(1 point) For the quadratic function $f(x)=2 x^{2}+2 x-1$, find the vertex, the axis of symmetry, and the $x$-intercept(s). Express the vertex as a coordinate pair. If there is more than one intercept, enter as a comma separated list of points. - vertex: $\square$ help (points) - axis of symmetry: ? $\hat{\approx} \square$ help (numbers) - $x$-intercept(s): $\square$ help (points) Note: You can earn partial credit on this problem.

Step 1 ：The vertex of a quadratic function is given by the formula \((-\frac{b}{2a}, f(-\frac{b}{2a}))\). Here, \(a = 2\) and \(b = 2\). So, the x-coordinate of the vertex is \(-\frac{b}{2a} = -\frac{2}{2*2} = -\frac{1}{2}\).

Step 2 ：Substitute \(x = -\frac{1}{2}\) into the function to find the y-coordinate of the vertex: \(f(-\frac{1}{2}) = 2(-\frac{1}{2})^2 + 2(-\frac{1}{2}) - 1 = 2*\frac{1}{4} - 1 - 1 = -\frac{1}{2}\).

Step 3 ：So, the vertex of the function is \((-\frac{1}{2}, -\frac{1}{2})\).

Step 4 ：The axis of symmetry of a quadratic function is the vertical line \(x = -\frac{b}{2a}\). So, the axis of symmetry here is \(x = -\frac{1}{2}\).

Step 5 ：The x-intercepts of the function are the solutions to the equation \(f(x) = 0\), or \(2x^2 + 2x - 1 = 0\).

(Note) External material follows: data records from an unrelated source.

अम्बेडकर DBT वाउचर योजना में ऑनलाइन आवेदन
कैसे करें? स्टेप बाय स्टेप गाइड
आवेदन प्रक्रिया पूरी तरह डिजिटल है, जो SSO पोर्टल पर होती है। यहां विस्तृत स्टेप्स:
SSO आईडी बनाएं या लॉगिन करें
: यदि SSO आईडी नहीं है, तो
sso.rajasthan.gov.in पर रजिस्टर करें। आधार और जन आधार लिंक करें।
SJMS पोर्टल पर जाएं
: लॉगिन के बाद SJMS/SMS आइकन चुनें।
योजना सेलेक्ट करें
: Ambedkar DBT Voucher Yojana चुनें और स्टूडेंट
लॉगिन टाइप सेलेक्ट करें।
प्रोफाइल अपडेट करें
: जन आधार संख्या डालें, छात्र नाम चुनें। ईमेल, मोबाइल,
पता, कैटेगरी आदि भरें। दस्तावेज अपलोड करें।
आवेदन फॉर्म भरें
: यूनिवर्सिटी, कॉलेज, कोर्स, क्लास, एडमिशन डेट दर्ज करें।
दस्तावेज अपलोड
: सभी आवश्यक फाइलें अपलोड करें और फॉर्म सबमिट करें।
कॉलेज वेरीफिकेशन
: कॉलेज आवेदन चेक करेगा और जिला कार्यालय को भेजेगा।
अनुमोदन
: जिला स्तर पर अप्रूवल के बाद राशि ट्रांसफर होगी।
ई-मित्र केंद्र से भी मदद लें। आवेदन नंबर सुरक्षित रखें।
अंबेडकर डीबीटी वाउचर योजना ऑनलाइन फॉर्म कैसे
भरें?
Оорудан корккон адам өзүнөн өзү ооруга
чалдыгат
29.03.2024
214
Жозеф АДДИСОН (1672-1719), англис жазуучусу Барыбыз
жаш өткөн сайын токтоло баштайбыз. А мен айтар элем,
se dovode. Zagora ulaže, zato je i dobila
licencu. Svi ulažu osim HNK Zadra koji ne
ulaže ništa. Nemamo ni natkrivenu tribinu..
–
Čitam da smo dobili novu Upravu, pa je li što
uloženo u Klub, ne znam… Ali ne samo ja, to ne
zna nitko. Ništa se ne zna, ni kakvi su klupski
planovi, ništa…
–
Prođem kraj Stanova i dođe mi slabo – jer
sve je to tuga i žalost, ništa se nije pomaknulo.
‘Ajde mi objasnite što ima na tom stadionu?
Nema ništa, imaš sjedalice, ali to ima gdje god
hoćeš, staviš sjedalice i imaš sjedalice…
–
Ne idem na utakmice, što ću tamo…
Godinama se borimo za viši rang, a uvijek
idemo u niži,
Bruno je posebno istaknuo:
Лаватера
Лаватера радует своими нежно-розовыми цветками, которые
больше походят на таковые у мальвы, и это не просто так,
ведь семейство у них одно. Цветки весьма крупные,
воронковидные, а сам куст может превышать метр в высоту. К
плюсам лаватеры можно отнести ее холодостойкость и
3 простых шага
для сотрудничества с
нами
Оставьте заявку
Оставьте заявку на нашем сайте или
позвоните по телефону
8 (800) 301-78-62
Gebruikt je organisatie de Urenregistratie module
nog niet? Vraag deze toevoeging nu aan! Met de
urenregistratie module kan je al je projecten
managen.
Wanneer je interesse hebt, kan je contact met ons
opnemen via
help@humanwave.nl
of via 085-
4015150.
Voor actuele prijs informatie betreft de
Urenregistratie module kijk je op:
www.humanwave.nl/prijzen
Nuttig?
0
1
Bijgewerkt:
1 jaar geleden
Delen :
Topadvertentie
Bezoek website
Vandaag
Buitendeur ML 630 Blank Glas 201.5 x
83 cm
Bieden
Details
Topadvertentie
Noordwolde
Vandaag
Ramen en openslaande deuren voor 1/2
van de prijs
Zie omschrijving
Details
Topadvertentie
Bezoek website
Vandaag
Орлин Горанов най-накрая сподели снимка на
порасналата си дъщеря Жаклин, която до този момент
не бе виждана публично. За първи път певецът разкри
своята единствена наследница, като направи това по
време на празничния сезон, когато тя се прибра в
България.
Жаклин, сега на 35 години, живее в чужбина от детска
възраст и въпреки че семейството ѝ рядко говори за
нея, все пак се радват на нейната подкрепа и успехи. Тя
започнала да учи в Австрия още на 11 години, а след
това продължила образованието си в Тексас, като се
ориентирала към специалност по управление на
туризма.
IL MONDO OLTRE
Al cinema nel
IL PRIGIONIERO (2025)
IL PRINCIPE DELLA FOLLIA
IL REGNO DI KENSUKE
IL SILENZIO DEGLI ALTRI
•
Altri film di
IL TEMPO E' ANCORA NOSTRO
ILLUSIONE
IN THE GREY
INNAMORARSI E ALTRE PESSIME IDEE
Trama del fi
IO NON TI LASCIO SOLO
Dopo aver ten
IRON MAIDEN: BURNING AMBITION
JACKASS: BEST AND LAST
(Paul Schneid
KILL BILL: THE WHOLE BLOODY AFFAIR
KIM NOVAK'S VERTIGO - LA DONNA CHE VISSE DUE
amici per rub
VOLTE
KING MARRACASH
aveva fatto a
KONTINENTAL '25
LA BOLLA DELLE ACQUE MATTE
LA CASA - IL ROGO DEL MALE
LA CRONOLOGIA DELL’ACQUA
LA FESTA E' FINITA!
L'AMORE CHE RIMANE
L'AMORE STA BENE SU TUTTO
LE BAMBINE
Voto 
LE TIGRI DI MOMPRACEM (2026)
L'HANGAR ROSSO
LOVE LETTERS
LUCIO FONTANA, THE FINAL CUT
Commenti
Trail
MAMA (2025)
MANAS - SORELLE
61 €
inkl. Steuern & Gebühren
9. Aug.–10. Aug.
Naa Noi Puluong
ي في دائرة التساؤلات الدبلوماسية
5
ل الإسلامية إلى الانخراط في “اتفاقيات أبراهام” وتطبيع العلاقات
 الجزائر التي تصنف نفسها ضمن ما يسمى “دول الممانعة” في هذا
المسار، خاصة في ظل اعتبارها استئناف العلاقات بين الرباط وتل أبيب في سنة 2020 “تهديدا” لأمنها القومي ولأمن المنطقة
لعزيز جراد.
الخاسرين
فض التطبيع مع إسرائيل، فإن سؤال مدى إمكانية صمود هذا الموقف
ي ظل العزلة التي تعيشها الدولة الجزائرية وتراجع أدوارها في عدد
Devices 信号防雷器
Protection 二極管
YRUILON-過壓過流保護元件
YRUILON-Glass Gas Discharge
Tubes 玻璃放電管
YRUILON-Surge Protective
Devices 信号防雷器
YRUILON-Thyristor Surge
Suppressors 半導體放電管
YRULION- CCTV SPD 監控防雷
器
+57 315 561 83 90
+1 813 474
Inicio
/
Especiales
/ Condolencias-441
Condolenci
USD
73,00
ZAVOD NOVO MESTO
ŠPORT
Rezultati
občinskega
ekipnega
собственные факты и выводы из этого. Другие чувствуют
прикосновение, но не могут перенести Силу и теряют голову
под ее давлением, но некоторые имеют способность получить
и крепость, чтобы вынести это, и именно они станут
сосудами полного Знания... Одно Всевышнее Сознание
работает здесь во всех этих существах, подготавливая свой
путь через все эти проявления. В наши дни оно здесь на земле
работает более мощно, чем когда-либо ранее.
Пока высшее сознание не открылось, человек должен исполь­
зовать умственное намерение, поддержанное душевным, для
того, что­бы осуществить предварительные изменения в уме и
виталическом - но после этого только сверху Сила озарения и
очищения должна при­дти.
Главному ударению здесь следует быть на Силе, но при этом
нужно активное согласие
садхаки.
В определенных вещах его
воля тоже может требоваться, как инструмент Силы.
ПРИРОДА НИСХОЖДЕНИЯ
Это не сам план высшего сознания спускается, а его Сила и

This can be solved using the quadratic formula \(x = \frac{-b \pm \sqrt{b^2 - 4ac}}{2a}\).

Step 6 ：Here, \(a = 2\), \(b = 2\), and \(c = -1\). So, the solutions are: \(x = \frac{-2 \pm \sqrt{2^2 - 4*2*(-1)}}{2*2} = \frac{-2 \pm \sqrt{4 + 8}}{4} = \frac{-2 \pm \sqrt{12}}{4} = \frac{-2 \pm 2\sqrt{3}}{4} = -\frac{1}{2} \pm \frac{\sqrt{3}}{2}\).

Step 7 ：So, the x-intercepts of the function are \((-\frac{1}{2} - \frac{\sqrt{3}}{2}, 0)\) and \((-\frac{1}{2} + \frac{\sqrt{3}}{2}, 0)\).

Step 8 ：In conclusion: \(\boxed{\text{The vertex is } (-\frac{1}{2}, -\frac{1}{2})}\), \(\boxed{\text{The axis of symmetry is } x = -\frac{1}{2}}\), \(\boxed{\text{The x-intercepts are } (-\frac{1}{2} - \frac{\sqrt{3}}{2}, 0) \text{ and } (-\frac{1}{2} + \frac{\sqrt{3}}{2}, 0)}\).